# Exercise instructions
Both the line below containing "العام للقوات المسلحة" and the line containing "مسيرة العطاء داخل", along with every line between them, should be repeated exactly; no other line belongs in the answer.

[Source data]
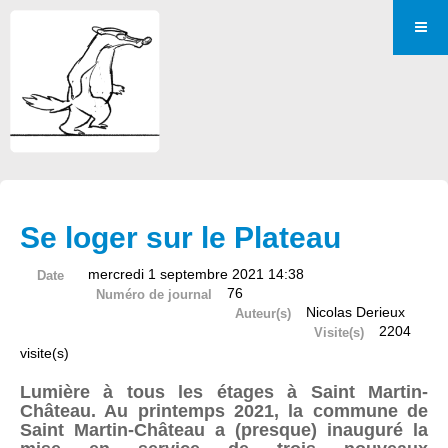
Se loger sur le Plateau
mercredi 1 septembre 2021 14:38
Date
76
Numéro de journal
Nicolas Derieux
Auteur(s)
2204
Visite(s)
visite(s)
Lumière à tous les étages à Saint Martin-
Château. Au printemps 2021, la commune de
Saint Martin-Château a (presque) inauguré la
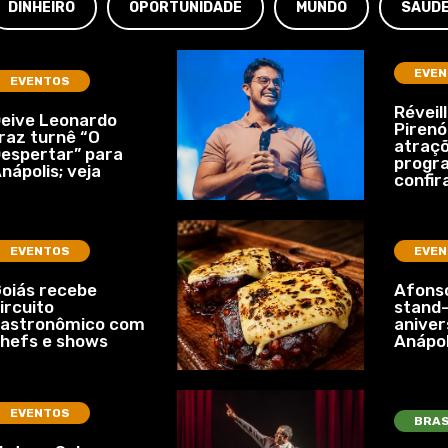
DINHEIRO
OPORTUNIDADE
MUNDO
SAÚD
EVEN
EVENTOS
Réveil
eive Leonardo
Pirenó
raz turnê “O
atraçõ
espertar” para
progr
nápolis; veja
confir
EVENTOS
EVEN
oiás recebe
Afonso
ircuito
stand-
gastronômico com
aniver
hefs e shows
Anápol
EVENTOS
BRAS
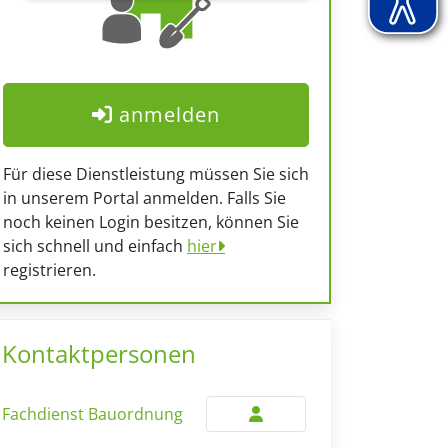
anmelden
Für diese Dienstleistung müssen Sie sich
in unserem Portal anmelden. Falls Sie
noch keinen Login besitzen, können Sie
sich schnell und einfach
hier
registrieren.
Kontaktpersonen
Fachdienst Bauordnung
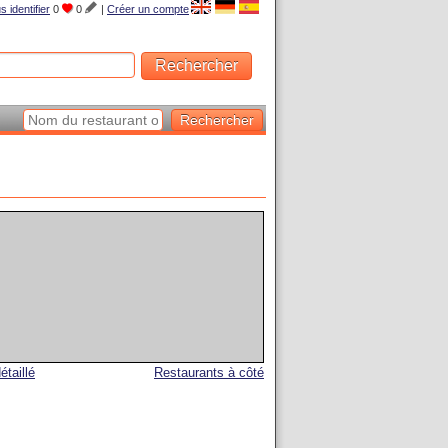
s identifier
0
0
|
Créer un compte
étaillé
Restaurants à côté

...

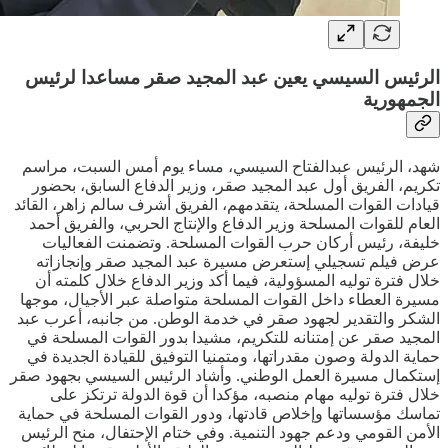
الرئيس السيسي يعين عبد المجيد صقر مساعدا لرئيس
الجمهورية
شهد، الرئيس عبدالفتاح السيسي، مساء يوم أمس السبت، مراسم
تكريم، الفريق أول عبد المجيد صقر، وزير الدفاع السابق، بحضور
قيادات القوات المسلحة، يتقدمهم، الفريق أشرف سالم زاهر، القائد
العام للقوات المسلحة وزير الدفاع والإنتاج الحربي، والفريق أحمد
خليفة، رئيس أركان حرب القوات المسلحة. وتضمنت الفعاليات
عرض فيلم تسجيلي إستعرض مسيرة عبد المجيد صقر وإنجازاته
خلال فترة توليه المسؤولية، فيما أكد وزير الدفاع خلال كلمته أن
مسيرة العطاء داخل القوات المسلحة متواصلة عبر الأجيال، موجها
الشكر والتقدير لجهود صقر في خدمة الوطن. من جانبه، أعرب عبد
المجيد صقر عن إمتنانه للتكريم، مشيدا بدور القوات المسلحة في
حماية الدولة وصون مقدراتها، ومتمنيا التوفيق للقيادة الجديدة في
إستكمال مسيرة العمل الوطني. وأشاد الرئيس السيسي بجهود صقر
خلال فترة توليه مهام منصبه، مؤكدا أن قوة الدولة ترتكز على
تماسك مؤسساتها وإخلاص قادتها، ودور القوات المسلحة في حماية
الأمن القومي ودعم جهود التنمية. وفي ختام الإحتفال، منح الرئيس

---

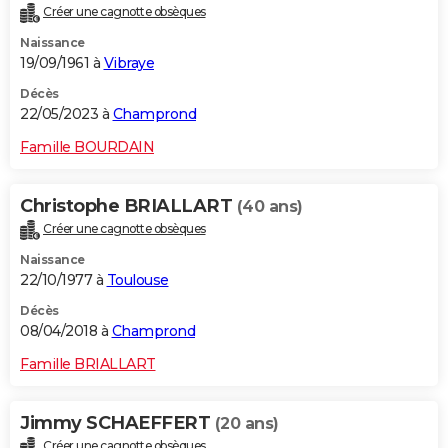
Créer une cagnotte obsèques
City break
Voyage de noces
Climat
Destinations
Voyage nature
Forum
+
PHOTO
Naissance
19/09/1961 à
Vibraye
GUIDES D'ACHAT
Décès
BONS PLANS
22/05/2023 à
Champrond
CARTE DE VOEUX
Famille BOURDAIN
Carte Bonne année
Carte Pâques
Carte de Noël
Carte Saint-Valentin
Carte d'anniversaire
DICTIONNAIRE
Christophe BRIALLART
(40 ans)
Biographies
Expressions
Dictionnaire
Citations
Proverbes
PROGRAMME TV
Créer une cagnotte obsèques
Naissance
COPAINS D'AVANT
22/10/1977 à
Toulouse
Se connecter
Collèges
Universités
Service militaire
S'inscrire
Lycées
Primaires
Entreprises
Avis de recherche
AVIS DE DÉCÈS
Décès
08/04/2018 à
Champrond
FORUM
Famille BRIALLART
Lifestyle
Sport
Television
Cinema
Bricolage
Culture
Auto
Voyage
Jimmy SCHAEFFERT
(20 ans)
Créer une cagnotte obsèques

# Exercise result
العام للقوات المسلحة وزير الدفاع والإنتاج الحربي، والفريق أحمد
خليفة، رئيس أركان حرب القوات المسلحة. وتضمنت الفعاليات
عرض فيلم تسجيلي إستعرض مسيرة عبد المجيد صقر وإنجازاته
خلال فترة توليه المسؤولية، فيما أكد وزير الدفاع خلال كلمته أن
مسيرة العطاء داخل القوات المسلحة متواصلة عبر الأجيال، موجها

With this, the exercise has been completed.